• What this task involves
From the first line to the last, print the data exactly as it appears.

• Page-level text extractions
<<<<

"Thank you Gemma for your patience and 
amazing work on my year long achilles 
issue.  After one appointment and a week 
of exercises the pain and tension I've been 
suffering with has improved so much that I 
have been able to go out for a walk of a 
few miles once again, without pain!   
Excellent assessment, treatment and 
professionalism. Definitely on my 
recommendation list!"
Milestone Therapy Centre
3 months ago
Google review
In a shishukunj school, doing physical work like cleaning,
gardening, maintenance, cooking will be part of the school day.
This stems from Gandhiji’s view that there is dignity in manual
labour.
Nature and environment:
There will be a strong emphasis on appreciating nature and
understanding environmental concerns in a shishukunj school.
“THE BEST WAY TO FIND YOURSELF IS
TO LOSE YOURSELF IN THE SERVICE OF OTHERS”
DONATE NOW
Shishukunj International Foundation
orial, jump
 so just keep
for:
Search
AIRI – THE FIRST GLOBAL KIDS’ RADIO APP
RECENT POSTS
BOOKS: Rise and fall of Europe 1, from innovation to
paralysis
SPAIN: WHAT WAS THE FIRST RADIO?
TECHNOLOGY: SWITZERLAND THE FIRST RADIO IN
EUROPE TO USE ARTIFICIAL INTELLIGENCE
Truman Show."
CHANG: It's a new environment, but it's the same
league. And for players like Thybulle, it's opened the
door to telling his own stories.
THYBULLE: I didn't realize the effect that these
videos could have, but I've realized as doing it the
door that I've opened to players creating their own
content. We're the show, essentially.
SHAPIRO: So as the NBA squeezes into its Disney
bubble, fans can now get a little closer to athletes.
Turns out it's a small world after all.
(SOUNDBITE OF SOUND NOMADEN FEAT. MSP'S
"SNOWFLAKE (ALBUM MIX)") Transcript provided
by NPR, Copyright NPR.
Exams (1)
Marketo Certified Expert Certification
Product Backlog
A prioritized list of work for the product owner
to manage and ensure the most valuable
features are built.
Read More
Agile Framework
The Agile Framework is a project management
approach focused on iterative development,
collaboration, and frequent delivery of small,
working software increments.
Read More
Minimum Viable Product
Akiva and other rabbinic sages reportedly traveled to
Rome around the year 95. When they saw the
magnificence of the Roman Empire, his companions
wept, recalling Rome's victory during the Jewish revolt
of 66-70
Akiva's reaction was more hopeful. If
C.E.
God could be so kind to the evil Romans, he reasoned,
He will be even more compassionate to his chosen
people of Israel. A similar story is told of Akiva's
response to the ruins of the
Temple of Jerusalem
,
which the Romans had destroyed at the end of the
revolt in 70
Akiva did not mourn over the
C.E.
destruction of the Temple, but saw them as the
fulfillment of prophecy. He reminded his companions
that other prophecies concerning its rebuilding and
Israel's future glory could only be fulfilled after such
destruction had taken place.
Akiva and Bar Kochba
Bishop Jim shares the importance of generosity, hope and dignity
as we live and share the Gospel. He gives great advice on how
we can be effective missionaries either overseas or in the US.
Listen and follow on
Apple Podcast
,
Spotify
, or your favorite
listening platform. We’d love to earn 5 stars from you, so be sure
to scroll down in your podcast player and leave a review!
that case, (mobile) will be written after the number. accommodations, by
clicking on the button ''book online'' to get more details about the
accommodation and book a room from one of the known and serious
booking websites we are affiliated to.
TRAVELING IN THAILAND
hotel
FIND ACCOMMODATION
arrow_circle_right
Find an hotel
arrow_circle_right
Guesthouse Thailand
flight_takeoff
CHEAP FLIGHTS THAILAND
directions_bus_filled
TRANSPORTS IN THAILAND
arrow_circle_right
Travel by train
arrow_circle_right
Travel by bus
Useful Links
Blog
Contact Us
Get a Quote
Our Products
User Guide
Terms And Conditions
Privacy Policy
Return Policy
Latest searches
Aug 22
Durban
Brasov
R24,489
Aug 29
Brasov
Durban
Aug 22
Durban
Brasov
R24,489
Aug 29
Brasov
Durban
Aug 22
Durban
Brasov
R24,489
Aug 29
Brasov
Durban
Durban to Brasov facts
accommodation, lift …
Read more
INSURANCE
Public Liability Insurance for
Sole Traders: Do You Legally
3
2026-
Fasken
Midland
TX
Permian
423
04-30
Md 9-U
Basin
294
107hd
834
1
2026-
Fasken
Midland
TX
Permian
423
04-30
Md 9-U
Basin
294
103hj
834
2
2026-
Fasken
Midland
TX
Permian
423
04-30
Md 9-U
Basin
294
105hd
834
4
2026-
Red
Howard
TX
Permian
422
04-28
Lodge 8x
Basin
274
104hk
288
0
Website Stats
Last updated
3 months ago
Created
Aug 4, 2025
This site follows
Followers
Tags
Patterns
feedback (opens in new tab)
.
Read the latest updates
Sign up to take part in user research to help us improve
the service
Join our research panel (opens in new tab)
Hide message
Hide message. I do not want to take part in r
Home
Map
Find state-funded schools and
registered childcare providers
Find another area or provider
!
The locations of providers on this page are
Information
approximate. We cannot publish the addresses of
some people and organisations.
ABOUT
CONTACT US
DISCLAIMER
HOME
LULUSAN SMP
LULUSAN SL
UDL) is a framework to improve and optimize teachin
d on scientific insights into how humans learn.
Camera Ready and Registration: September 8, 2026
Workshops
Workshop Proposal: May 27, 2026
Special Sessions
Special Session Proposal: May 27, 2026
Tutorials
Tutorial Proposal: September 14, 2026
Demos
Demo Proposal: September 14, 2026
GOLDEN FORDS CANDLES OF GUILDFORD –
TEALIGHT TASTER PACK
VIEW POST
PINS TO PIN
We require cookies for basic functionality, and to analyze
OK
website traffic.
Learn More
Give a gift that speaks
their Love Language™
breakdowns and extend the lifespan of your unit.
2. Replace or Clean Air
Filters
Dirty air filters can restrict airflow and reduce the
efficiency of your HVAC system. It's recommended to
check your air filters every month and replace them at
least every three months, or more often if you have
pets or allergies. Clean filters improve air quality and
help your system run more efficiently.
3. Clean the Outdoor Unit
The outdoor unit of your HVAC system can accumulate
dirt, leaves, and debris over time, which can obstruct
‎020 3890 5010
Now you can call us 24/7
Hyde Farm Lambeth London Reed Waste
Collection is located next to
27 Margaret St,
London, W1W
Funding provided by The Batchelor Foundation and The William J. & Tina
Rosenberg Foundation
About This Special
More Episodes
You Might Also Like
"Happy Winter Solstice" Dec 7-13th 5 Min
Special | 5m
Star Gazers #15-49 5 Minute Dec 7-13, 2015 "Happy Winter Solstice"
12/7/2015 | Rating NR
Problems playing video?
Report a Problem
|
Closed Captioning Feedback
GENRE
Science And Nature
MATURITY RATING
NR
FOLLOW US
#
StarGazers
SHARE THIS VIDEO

>>>>

• Answer area
"Thank you Gemma for your patience and 
amazing work on my year long achilles 
issue.  After one appointment and a week 
of exercises the pain and tension I've been 
suffering with has improved so much that I 
have been able to go out for a walk of a 
few miles once again, without pain!   
Excellent assessment, treatment and 
professionalism. Definitely on my 
recommendation list!"
Milestone Therapy Centre
3 months ago
Google review
In a shishukunj school, doing physical work like cleaning,
gardening, maintenance, cooking will be part of the school day.
This stems from Gandhiji’s view that there is dignity in manual
labour.
Nature and environment:
There will be a strong emphasis on appreciating nature and
understanding environmental concerns in a shishukunj school.
“THE BEST WAY TO FIND YOURSELF IS
TO LOSE YOURSELF IN THE SERVICE OF OTHERS”
DONATE NOW
Shishukunj International Foundation
orial, jump
 so just keep
for:
Search
AIRI – THE FIRST GLOBAL KIDS’ RADIO APP
RECENT POSTS
BOOKS: Rise and fall of Europe 1, from innovation to
paralysis
SPAIN: WHAT WAS THE FIRST RADIO?
TECHNOLOGY: SWITZERLAND THE FIRST RADIO IN
EUROPE TO USE ARTIFICIAL INTELLIGENCE
Truman Show."
CHANG: It's a new environment, but it's the same
league. And for players like Thybulle, it's opened the
door to telling his own stories.
THYBULLE: I didn't realize the effect that these
videos could have, but I've realized as doing it the
door that I've opened to players creating their own
content. We're the show, essentially.
SHAPIRO: So as the NBA squeezes into its Disney
bubble, fans can now get a little closer to athletes.
Turns out it's a small world after all.
(SOUNDBITE OF SOUND NOMADEN FEAT. MSP'S
"SNOWFLAKE (ALBUM MIX)") Transcript provided
by NPR, Copyright NPR.
Exams (1)
Marketo Certified Expert Certification
Product Backlog
A prioritized list of work for the product owner
to manage and ensure the most valuable
features are built.
Read More
Agile Framework
The Agile Framework is a project management
approach focused on iterative development,
collaboration, and frequent delivery of small,
working software increments.
Read More
Minimum Viable Product
Akiva and other rabbinic sages reportedly traveled to
Rome around the year 95. When they saw the
magnificence of the Roman Empire, his companions
wept, recalling Rome's victory during the Jewish revolt
of 66-70
Akiva's reaction was more hopeful. If
C.E.
God could be so kind to the evil Romans, he reasoned,
He will be even more compassionate to his chosen
people of Israel. A similar story is told of Akiva's
response to the ruins of the
Temple of Jerusalem
,
which the Romans had destroyed at the end of the
revolt in 70
Akiva did not mourn over the
C.E.
destruction of the Temple, but saw them as the
fulfillment of prophecy. He reminded his companions
that other prophecies concerning its rebuilding and
Israel's future glory could only be fulfilled after such
destruction had taken place.
Akiva and Bar Kochba
Bishop Jim shares the importance of generosity, hope and dignity
as we live and share the Gospel. He gives great advice on how
we can be effective missionaries either overseas or in the US.
Listen and follow on
Apple Podcast
,
Spotify
, or your favorite
listening platform. We’d love to earn 5 stars from you, so be sure
to scroll down in your podcast player and leave a review!
that case, (mobile) will be written after the number. accommodations, by
clicking on the button ''book online'' to get more details about the
accommodation and book a room from one of the known and serious
booking websites we are affiliated to.
TRAVELING IN THAILAND
hotel
FIND ACCOMMODATION
arrow_circle_right
Find an hotel
arrow_circle_right
Guesthouse Thailand
flight_takeoff
CHEAP FLIGHTS THAILAND
directions_bus_filled
TRANSPORTS IN THAILAND
arrow_circle_right
Travel by train
arrow_circle_right
Travel by bus
Useful Links
Blog
Contact Us
Get a Quote
Our Products
User Guide
Terms And Conditions
Privacy Policy
Return Policy
Latest searches
Aug 22
Durban
Brasov
R24,489
Aug 29
Brasov
Durban
Aug 22
Durban
Brasov
R24,489
Aug 29
Brasov
Durban
Aug 22
Durban
Brasov
R24,489
Aug 29
Brasov
Durban
Durban to Brasov facts
accommodation, lift …
Read more
INSURANCE
Public Liability Insurance for
Sole Traders: Do You Legally
3
2026-
Fasken
Midland
TX
Permian
423
04-30
Md 9-U
Basin
294
107hd
834
1
2026-
Fasken
Midland
TX
Permian
423
04-30
Md 9-U
Basin
294
103hj
834
2
2026-
Fasken
Midland
TX
Permian
423
04-30
Md 9-U
Basin
294
105hd
834
4
2026-
Red
Howard
TX
Permian
422
04-28
Lodge 8x
Basin
274
104hk
288
0
Website Stats
Last updated
3 months ago
Created
Aug 4, 2025
This site follows
Followers
Tags
Patterns
feedback (opens in new tab)
.
Read the latest updates
Sign up to take part in user research to help us improve
the service
Join our research panel (opens in new tab)
Hide message
Hide message. I do not want to take part in r
Home
Map
Find state-funded schools and
registered childcare providers
Find another area or provider
!
The locations of providers on this page are
Information
approximate. We cannot publish the addresses of
some people and organisations.
ABOUT
CONTACT US
DISCLAIMER
HOME
LULUSAN SMP
LULUSAN SL
UDL) is a framework to improve and optimize teachin
d on scientific insights into how humans learn.
Camera Ready and Registration: September 8, 2026
Workshops
Workshop Proposal: May 27, 2026
Special Sessions
Special Session Proposal: May 27, 2026
Tutorials
Tutorial Proposal: September 14, 2026
Demos
Demo Proposal: September 14, 2026
GOLDEN FORDS CANDLES OF GUILDFORD –
TEALIGHT TASTER PACK
VIEW POST
PINS TO PIN
We require cookies for basic functionality, and to analyze
OK
website traffic.
Learn More
Give a gift that speaks
their Love Language™
breakdowns and extend the lifespan of your unit.
2. Replace or Clean Air
Filters
Dirty air filters can restrict airflow and reduce the
efficiency of your HVAC system. It's recommended to
check your air filters every month and replace them at
least every three months, or more often if you have
pets or allergies. Clean filters improve air quality and
help your system run more efficiently.
3. Clean the Outdoor Unit
The outdoor unit of your HVAC system can accumulate
dirt, leaves, and debris over time, which can obstruct
‎020 3890 5010
Now you can call us 24/7
Hyde Farm Lambeth London Reed Waste
Collection is located next to
27 Margaret St,
London, W1W
Funding provided by The Batchelor Foundation and The William J. & Tina
Rosenberg Foundation
About This Special
More Episodes
You Might Also Like
"Happy Winter Solstice" Dec 7-13th 5 Min
Special | 5m
Star Gazers #15-49 5 Minute Dec 7-13, 2015 "Happy Winter Solstice"
12/7/2015 | Rating NR
Problems playing video?
Report a Problem
|
Closed Captioning Feedback
GENRE
Science And Nature
MATURITY RATING
NR
FOLLOW US
#
StarGazers
SHARE THIS VIDEO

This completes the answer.